For the other roughly two-thirds of case degrees, second-party fraud was nearly identical to third-party fraud in terms of response rate. Second-party fraud is when a perpetrator convinces another person to use their identity or personal information, and was responsible for 39% of fraud cases. Third-party fraud, or financial crimes that are committed while using someone else’s (stolen) identity, was responsible for 38% of crimes.
“Regardless of sector or size, financial institutions must do more to keep their customers’ assets safe from fraud, but without compromising on the customer experience,” Nicholas said.
Among these different fraud types, the sectors of financial industries varied. Online or pure-play lending institutions led the way in both first and second-degree fraud (75% and 58% respectively), and community banks and credit unions fell victim to the most third-degree fraud, with more than half (56%) of the fraud using someone else’s already stolen identity.
Rising Fraud, Rising Costs
While nearly 70% of respondents said their company fell victim to at least $500K in fraud in 2022, allocations towards cybersecurity should no longer be viewed as insurance, but as required costs to deter a larger, much more costly potential situation.
Out of the group that had $500K of fraud or more, nearly a third (34%) of that group (24% of total respondents) fell victim to breaches that resulted in seven-figure losses. Few data breaches (3% of total respondents) occurred at costs of eight figures or more.
Regardless of sector or size, financial institutions must do more to keep their customers’ assets safe from fraud, but without compromising on the customer experience. — Tommy Nicholas, CEO of Alloy
Total Loss Recovery is Unlikely
Regardless of sector or size, financial institutions must do more to keep their customers’ assets safe from fraud, but without compromising on the customer experience. — Tommy Nicholas, CEO of Alloy
Despite over half of respondents saying they were able to obtain some of the funds back from their breaches, few receive all that was lost. Only 5% of total respondents were able to fully recover from their breaches, with a fifth (20%) of all victims recovering more than three-quarters of all their fraud losses.

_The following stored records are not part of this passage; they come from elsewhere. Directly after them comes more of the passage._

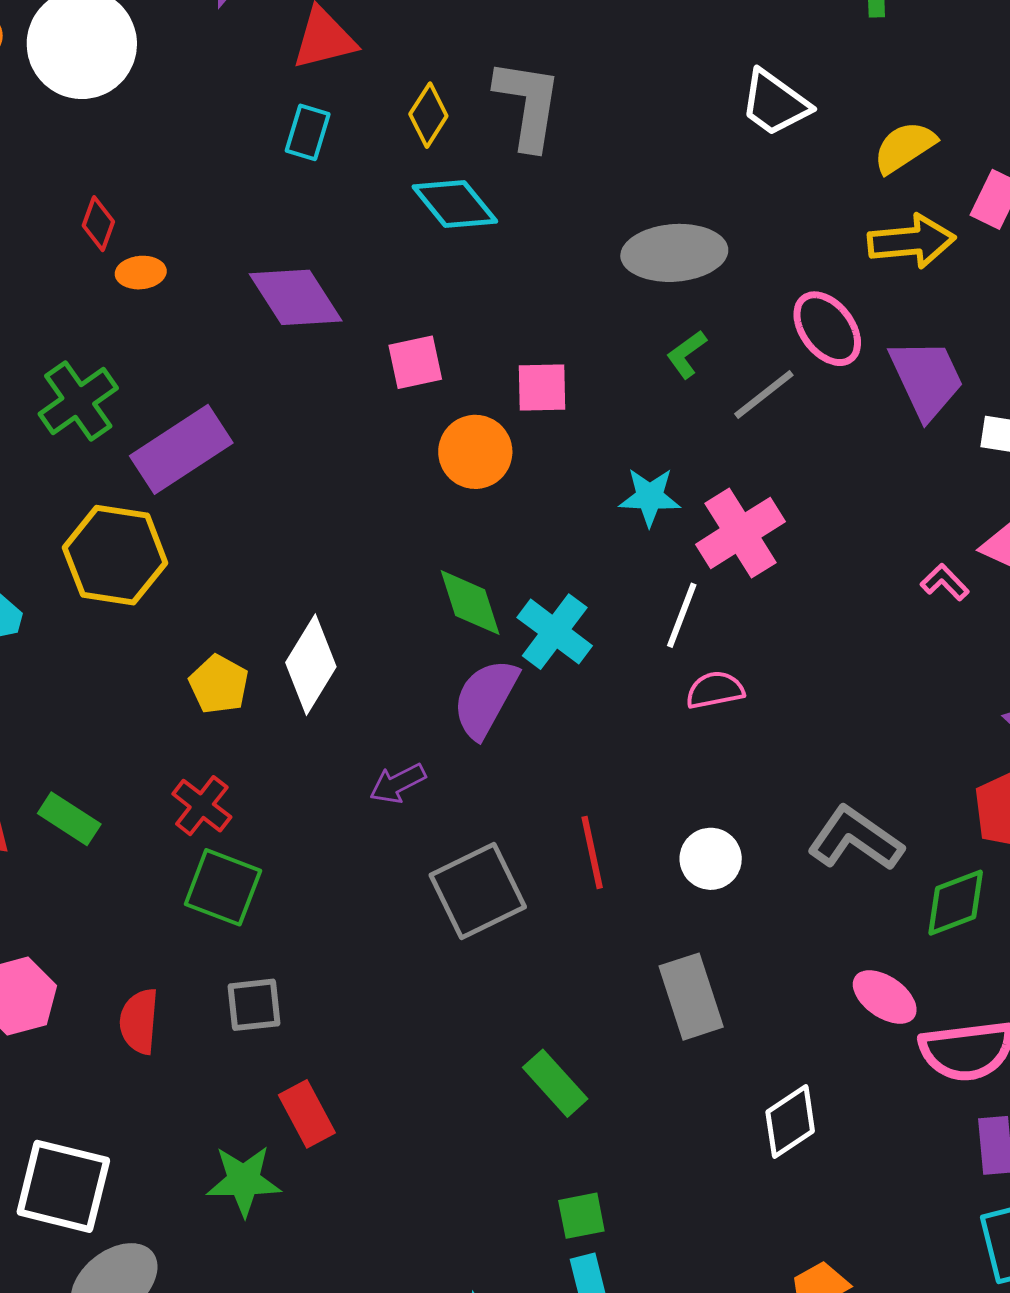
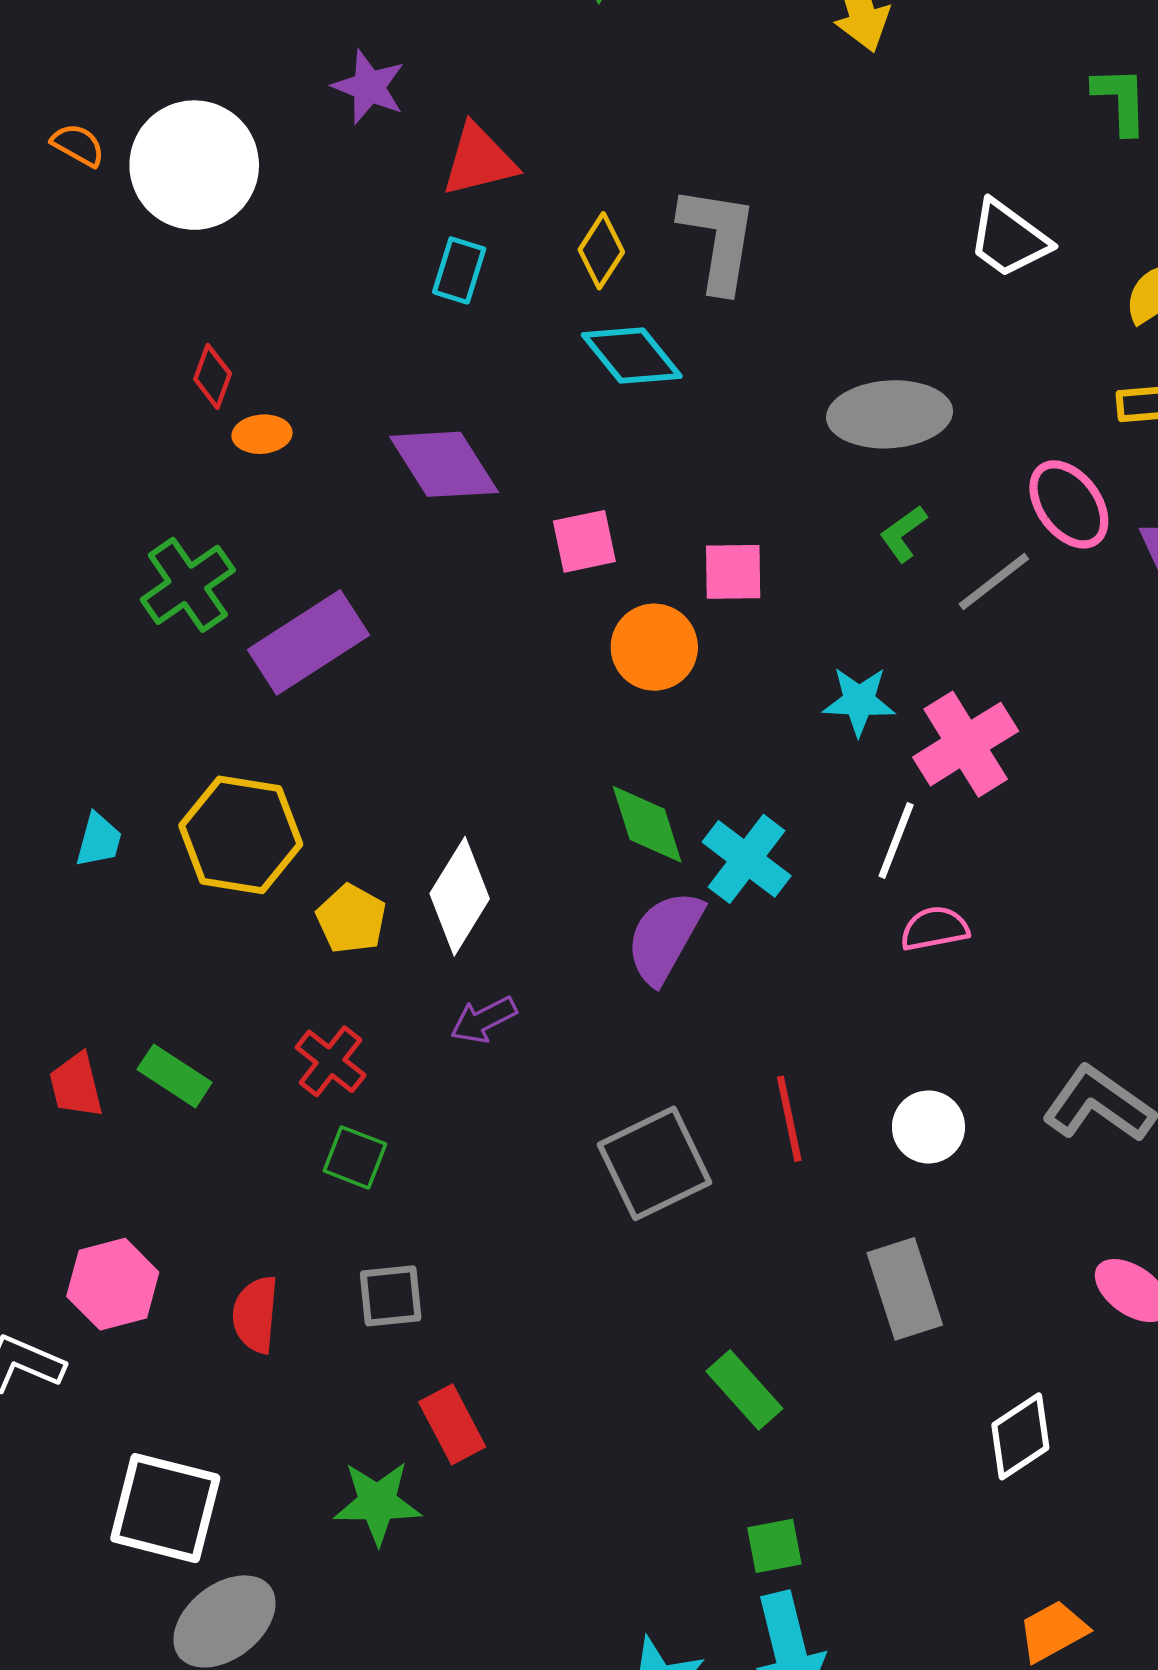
yellow hexagon: (115, 555) -> (241, 835), moved
purple arrow: (398, 783) -> (484, 1020), moved
green square: (223, 887) -> (355, 1157), size x0.7

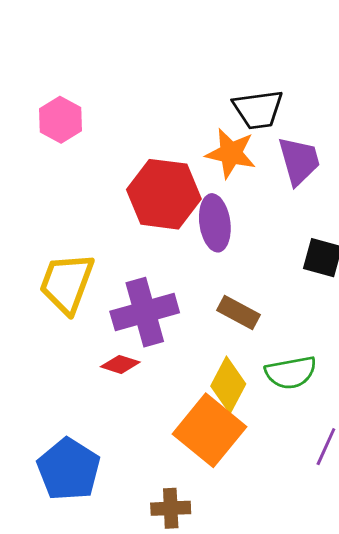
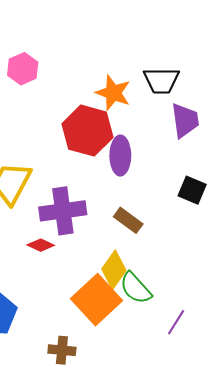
orange star: (231, 153) -> (113, 93), moved
green semicircle: (291, 372) -> (136, 288), moved, turned 51

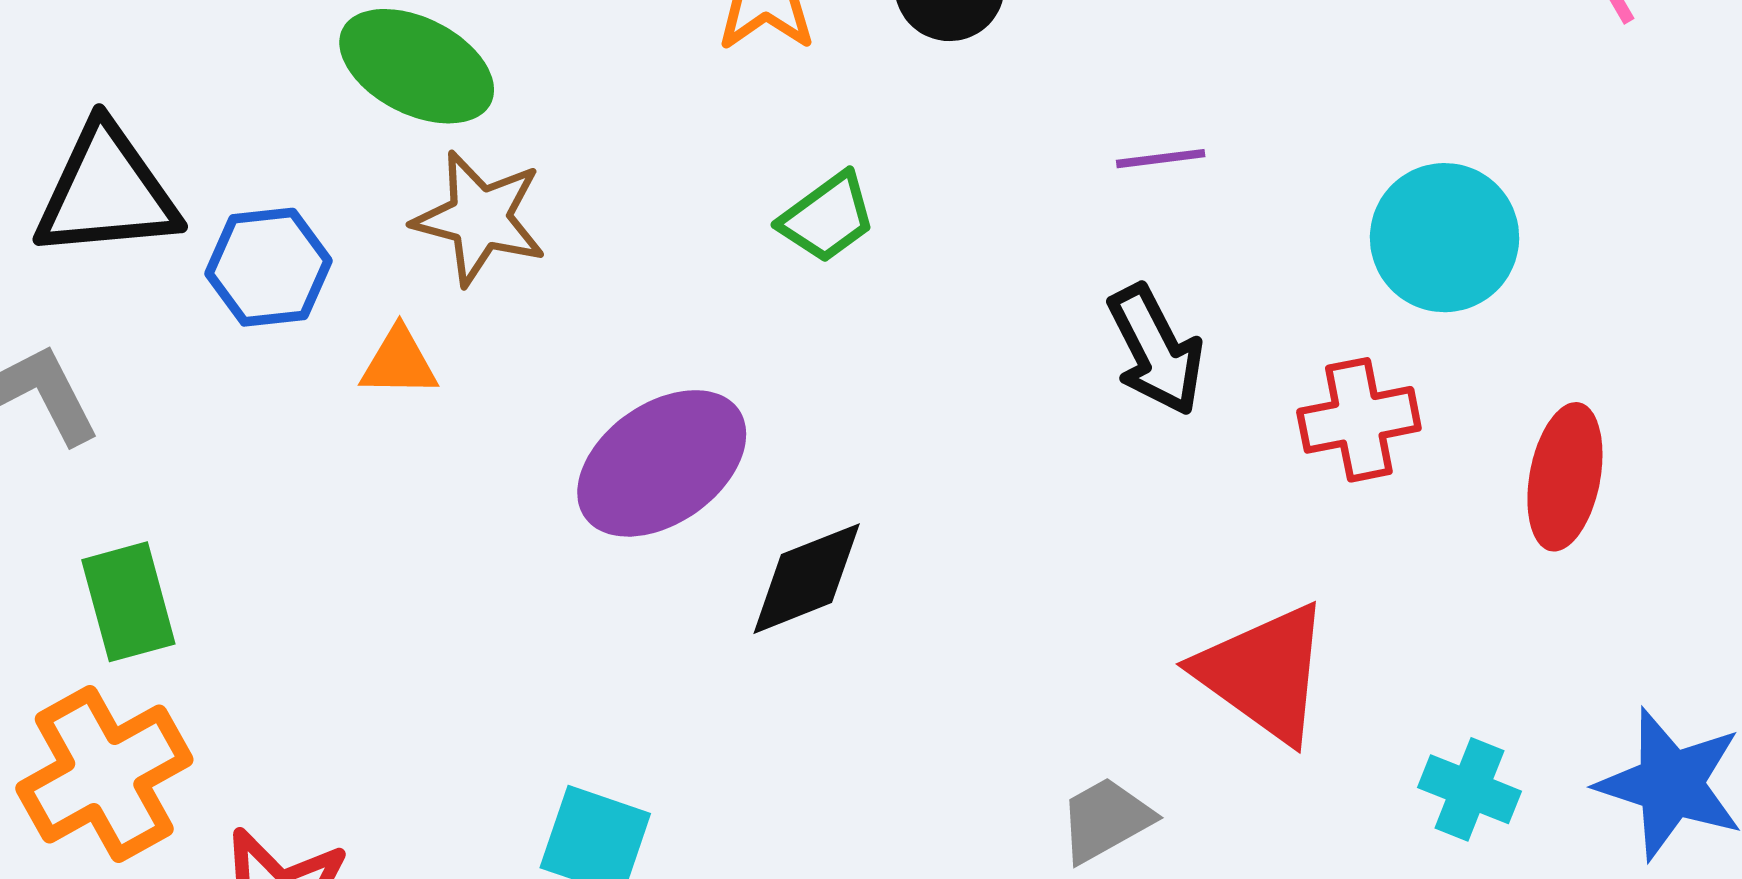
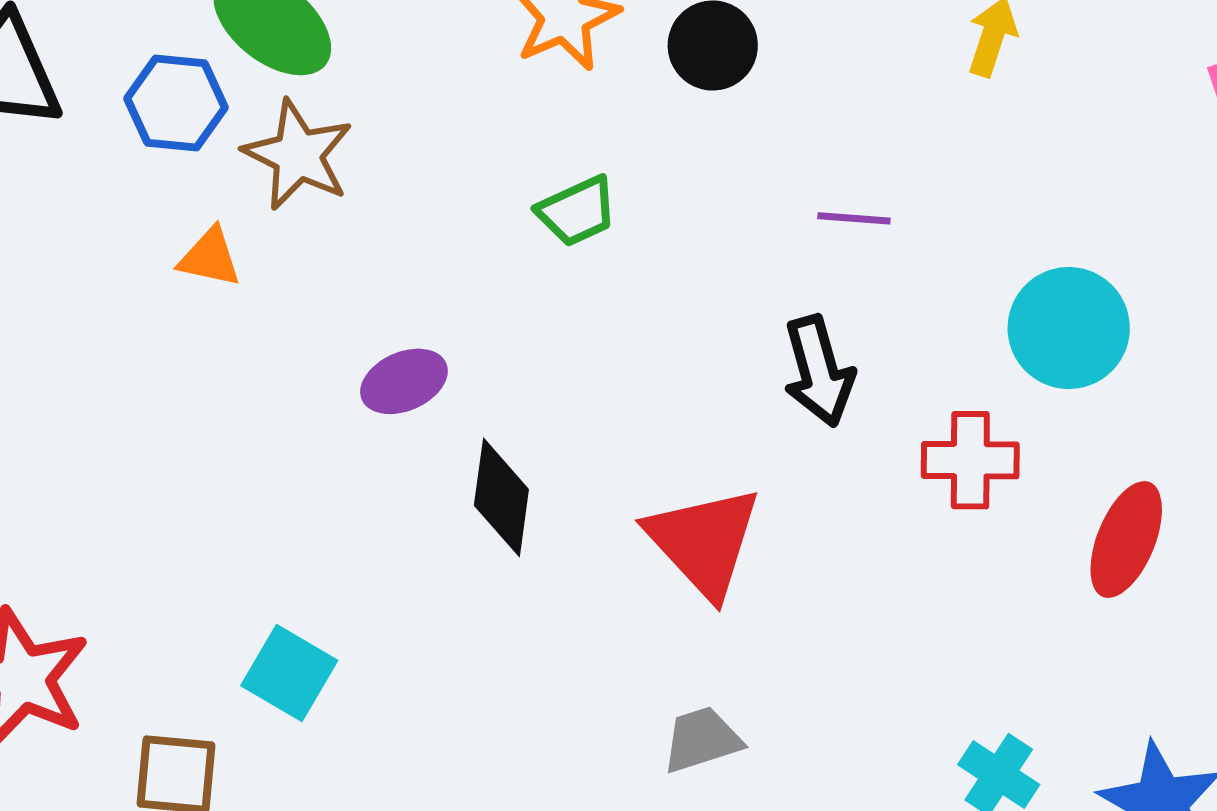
blue hexagon: (269, 267) -> (176, 103), moved
purple ellipse: (662, 463) -> (404, 381), size x0.6
black diamond: (807, 579) -> (501, 497), turned -72
red triangle: (1264, 673) -> (704, 542), moved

In-House Solutions via Tech
A major portion (95%) of respondents told surveyors their organizations could manage their fraud issues in-house. With this, the choice to push for automation was the most common choice (46%) by respondents as a way to implement in-house cybersecurity measures. Things like an absence of individual fraud teams (41%) and an inability to adapt to new types of threats (39%) were also top choices on how organizations can combat fraud first-hand.